Active Tailoring of the Electron Energy Distribution in an Atmospheric-Pressure Dual-Frequency Argon Jet

The electron-energy distribution function (EEDF) is the primary determinant of processes in low-temperature plasmas. In conventional glow RF discharges at atmospheric pressure, frequent electron–neutral collisions rapidly force the EEDF toward a single Maxwellian, constraining both physical and chemical controls. Here, we overcome this barrier with a dual-frequency atmospheric-pressure argon plasma jet; a sinusoidal 5 MHz power is supplied to the main pin electrode, while a low frequency power applies 50-kHz bipolar square voltage to the counter electrode. Nanosecond-resolved laser Thomson scattering captures the phase-resolved EEDF, along with electron temperature (T_e) and density (n_e).
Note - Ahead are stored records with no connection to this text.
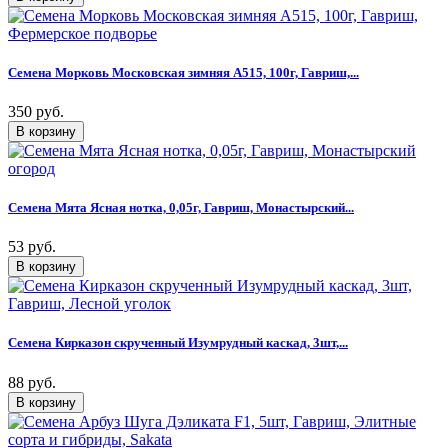
Семена Морковь Московская зимняя А515, 100г, Гавриш,...
350 руб.
Семена Мята Ясная нотка, 0,05г, Гавриш, Монастырский...
53 руб.
Семена Кирказон скрученный Изумрудный каскад, 3шт,...
88 руб.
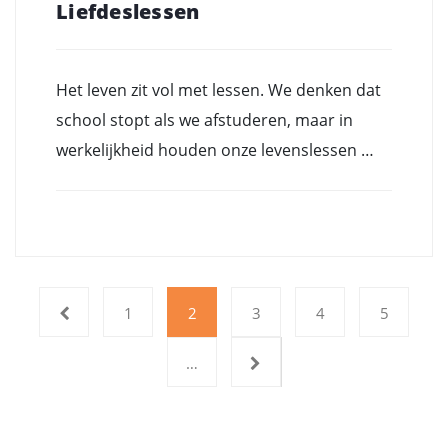
Liefdeslessen
Het leven zit vol met lessen. We denken dat
school stopt als we afstuderen, maar in
werkelijkheid houden onze levenslessen …
1
2
3
4
5
…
Analysis of the scattered spectra with super-Gaussian fitting and Bayesian inference provides phase-dependent deviations from a Maxwellian EEDF. The EEDFs respond dynamically to the time derivative of the voltage applied to the counter electrode; a high-energy tail emerges during a falling phase of the 50 kHz voltage, whereas low-energy electrons are preferentially populated during a rising phase, sharpening the low-energy part of distribution. These µs-scale modulations of the EEDF are accompanied by corresponding oscillations in n_e (up to 2.2×10¹⁹ m⁻³) and T_e (0.85–1.0 eV). These findings suggest that dual-frequency excitation provides a practical µs-scale lever for tailoring the EEDF and, in turn, tuning plasma chemistry in atmospheric-pressure plasma jets.